Momo beckoned me over. ‘A bottle of red,’ he said, ‘and four glasses.’ Finn looked at me, his eyes narrowing as if he had seen my face before and was trying to put a name to it. There was a small faded scar beside his left eye. I wanted to ask him how he’d got it. ‘Well, go on, Josie,’ Momo ordered impatiently, looking at me and then Finn.
I returned with the glasses and opened the bottle of wine in front of them. Christo took a sip to taste. ‘Not bad,’ he grunted, without a thank-you. ‘Now, names for the club?’
‘So pretentious,’ I muttered under my breath as I walked away, knocking a menu off the table.
‘Sorry, what was that?’ Finn called out.
I picked up the menu and continued walking.
‘Waitress girl! What did you just say?’
I stopped and turned, catching my breath. ‘Think we’re pretentious?’ he asked. His eyes flickered with delight that he had caught me out. I was drawn to those brown eyes. I felt there was a whole story behind them.
As he rolled up his sleeves, waiting for a response, his eyes locked on to mine. He was wearing an old leather plaited bracelet around his wrist.

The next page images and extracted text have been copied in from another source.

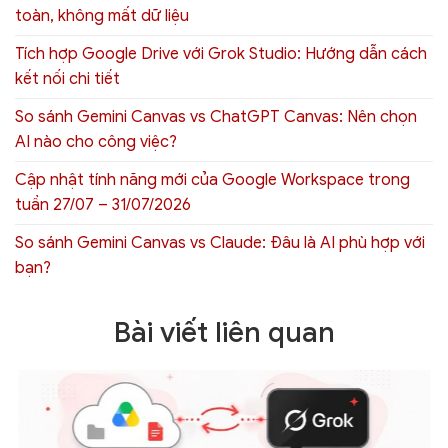
toàn, không mất dữ liệu
Tích hợp Google Drive với Grok Studio: Hướng dẫn cách
kết nối chi tiết
So sánh Gemini Canvas vs ChatGPT Canvas: Nên chọn
AI nào cho công việc?
Cập nhật tính năng mới của Google Workspace trong
tuần 27/07 – 31/07/2026
So sánh Gemini Canvas vs Claude: Đâu là AI phù hợp với
bạn?
Bài viết liên quan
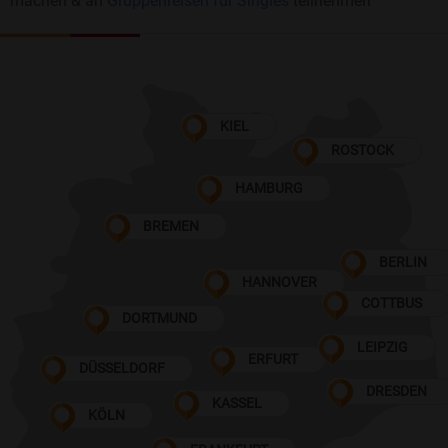
machen & an
Gruppenreisen für Singles
teilnehmen
KIEL
ROSTOCK
HAMBURG
BREMEN
BERLIN
HANNOVER
COTTBUS
DORTMUND
LEIPZIG
ERFURT
DÜSSELDORF
DRESDEN
KASSEL
KÖLN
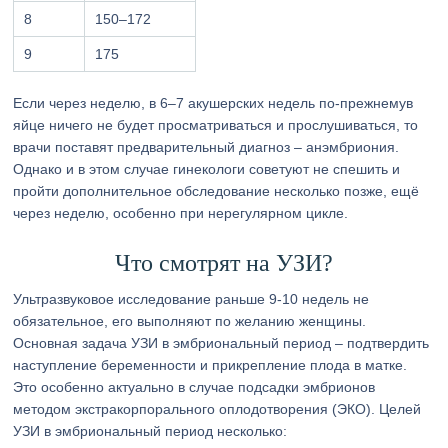
8
150–172
9
175
Если через неделю, в 6–7 акушерских недель по-прежнемув
яйце ничего не будет просматриваться и прослушиваться, то
врачи поставят предварительный диагноз – анэмбриония.
Однако и в этом случае гинекологи советуют не спешить и
пройти дополнительное обследование несколько позже, ещё
через неделю, особенно при нерегулярном цикле.
Что смотрят на УЗИ?
Ультразвуковое исследование раньше 9-10 недель не
обязательное, его выполняют по желанию женщины.
Основная задача УЗИ в эмбриональный период – подтвердить
наступление беременности и прикрепление плода в матке.
Это особенно актуально в случае подсадки эмбрионов
методом экстракорпорального оплодотворения (ЭКО). Целей
УЗИ в эмбриональный период несколько:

The overall look was scruffy but thought-out.
‘Come on, Finn,’ Dominique said, touching his arm. He shrugged her off.
‘What’s your name?’ he demanded.
‘Josie.’ He was not going to intimidate me.
‘That’s a nice name.’
‘We’ve got business to do,’ Momo reminded him, telling me with the wave of his hand to scarper.
‘So what do you think our club should be called?’ Finn called loudly after me. ‘Josie?’
There were groans around the table. ‘Come on, Finn,’ they all said.
‘It’s music to get down to. Break into a sweat.’ He was still teasing me with those dark eyes and I could feel the redness creeping up my neck.
Everyone was staring at me now, even Momo.
I cleared my throat. ‘Something like, Dare to Dance? You know, it’s “Care to Dance?” but…’
‘No, don’t like it,’ Finn pounced.
‘Lame,’ Christo agreed.
‘Born to Dance?’ I knew it was bad the moment it came out of my mouth. ‘Dance to Death?’ That was even worse.
There was stifled laughter.
Christo looked frustrated. ‘Leave her alone, she doesn’t have a clue.’